[Numpy-discussion] Should ndarray be a context manager?
robert.kern at gmail.com
Tue Dec 9 13:39:13 EST 2014
On Tue, Dec 9, 2014 at 5:57 PM, Julian Taylor <jtaylor.debian at googlemail.com>
> On 09.12.2014 18:55, Sturla Molden wrote:
> > On 09/12/14 18:39, Julian Taylor wrote:
> >> A context manager will also not help you with reference cycles.
> > If will because __exit__ is always executed. Even if the PyArrayObject
> > struct lingers, the data buffer will be released.

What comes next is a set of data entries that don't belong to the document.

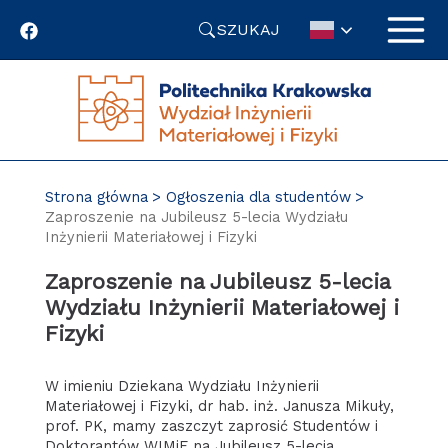
Przejdź
SZUKAJ
do
treści
Strona główna
Ogłoszenia dla studentów
Zaproszenie na Jubileusz 5-lecia Wydziału
Inżynierii Materiałowej i Fizyki
Zaproszenie na Jubileusz 5-lecia
Wydziału Inżynierii Materiałowej i
Fizyki
W imieniu Dziekana Wydziału Inżynierii
Materiałowej i Fizyki, dr hab. inż. Janusza Mikuły,
prof. PK, mamy zaszczyt zaprosić Studentów i
Doktorantów WIMiF na Jubileusz 5-lecia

> a exit function would not delete the buffer, only decrease the reference
> count of the array. If something else still holds a reference it stays
> Otherwise you would end up with a crash when the other object holding a
> reference tries to access it.
I believe that Sturla is proposing that the buffer (the data pointer) will
indeed be free()ed and the ndarray object be modified in-place to have an
empty shape. Most references won't matter, because they are opaque; e.g. a
frame being held by a caught traceback somewhere or whatever. These are
frequently the references that keep alive large arrays when we don't them
to, and are hard to track down. The only place where you will get a crasher
is when other ndarray views on the original array are still around because
those are not opaque references.
The main problem I have is that this is much too likely to cause a segfault
to be part of the main API for ndarrays. I perhaps wouldn't mind a
non-public-API function hidden in numpy somewhere (but not in numpy.* or
even numpy.*.*) that did this. The user would put it into a finally:
clause, if that such things matters to them, instead of using it as a
context manager. Like as_strided(), which creates similar potential for
crashes, it should be not be casually available. This kind of action needs
to be an explicit statement
yes_i_dont_need_this_memory_anymore_references_be_damned() rather than
implicitly hidden behind generic syntax.